If the tag is <entry>, we create a new QTreeWidgetItem. If the tag is nested within another <entry> tag, the new tag defines a sub-entry in the index, and the new QTreeWidgetItem is created as a child of the QTreeWidgetItem that represents the encompassing entry. Otherwise, we create the QTreeWidgetItem as a top-level item, using the tree widget's invisible root item as its parent. We call setText() to set the text shown in column 0 to the value of the <entry> tag's term attribute.
If the tag is <page>, we set the currentText variable to be an empty string. The variable serves as an accumulator for the text located between the <page> and </page> tags.
At the end, we return true to tell SAX to continue parsing the file. If we wanted to report unknown tags as errors, we would return false in those cases. We would then also reimplement errorString() from QXmlDefaultHandler to return an appropriate error message.
bool SaxHandler::characters(const QString &str) { currentText += str; return true; }
The characters() function is called to report character data in the XML document. We simply append the characters to the currentText variable.

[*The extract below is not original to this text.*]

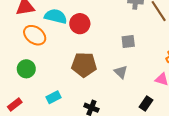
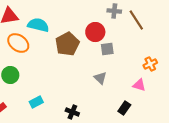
red circle: (80, 24) -> (95, 32), moved
brown pentagon: (84, 65) -> (67, 44), moved, turned -30

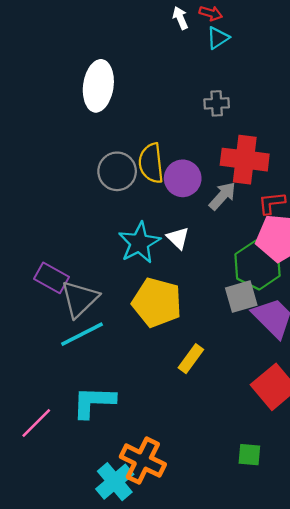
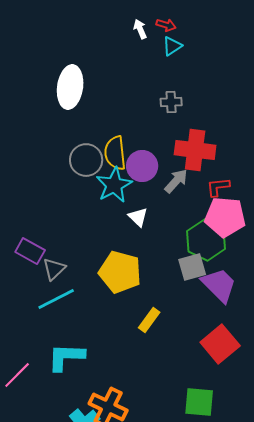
cyan star: (139, 243) -> (114, 185), moved
gray triangle: (80, 299) -> (54, 269), size x0.7
green square: (249, 455) -> (199, 402), size x1.5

bool SaxHandler::endElement(const QString & /* namespaceURI */, const QString & /* localName */, const QString &qName) { if (qName == "entry") { currentItem = currentItem->parent(); } else if (qName == "page") { if (currentItem) { QString allPages = currentItem->text(1); if (!allPages.isEmpty()) allPages += ", "; allPages += currentText; currentItem->setText(1, allPages); } } return true; }
The endElement() function is called when the reader encounters a closing tag. Just as with startElement(), the third parameter is the name of the tag.

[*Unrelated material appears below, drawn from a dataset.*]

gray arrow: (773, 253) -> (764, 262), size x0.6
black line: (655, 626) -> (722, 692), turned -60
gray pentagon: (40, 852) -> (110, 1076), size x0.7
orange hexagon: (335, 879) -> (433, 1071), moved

If the tag is </entry>, we update the currentItem private variable to point to the current QTreeWidgetItem's parent. (For historical reasons, top-level items return 0 as their parent rather than the invisible root item.) This ensures that the currentItem variable is restored to the value it held before the corresponding <entry> tag was read.
If the tag is </page>, we add the specified page number or page range to the comma-separated list in the current item's text in column 1.
bool SaxHandler::fatalError(const QXmlParseException &exception) { std::cerr << "Parse error at line " << exception.lineNumber() << ", " << "column " << exception.columnNumber() << ": " << qPrintable(exception.message()) << std::endl; return false; }
The fatalError() function is called when the reader fails to parse the XML file. If this occurs, we simply print a message to the console, giving the line number, the column number, and the parser's error text.
This completes the implementation of SaxHandler. The main() function that uses it is almost identical to the one we reviewed in the previous section for DomParser, the difference being that we use a SaxHandler rather than a DomParser.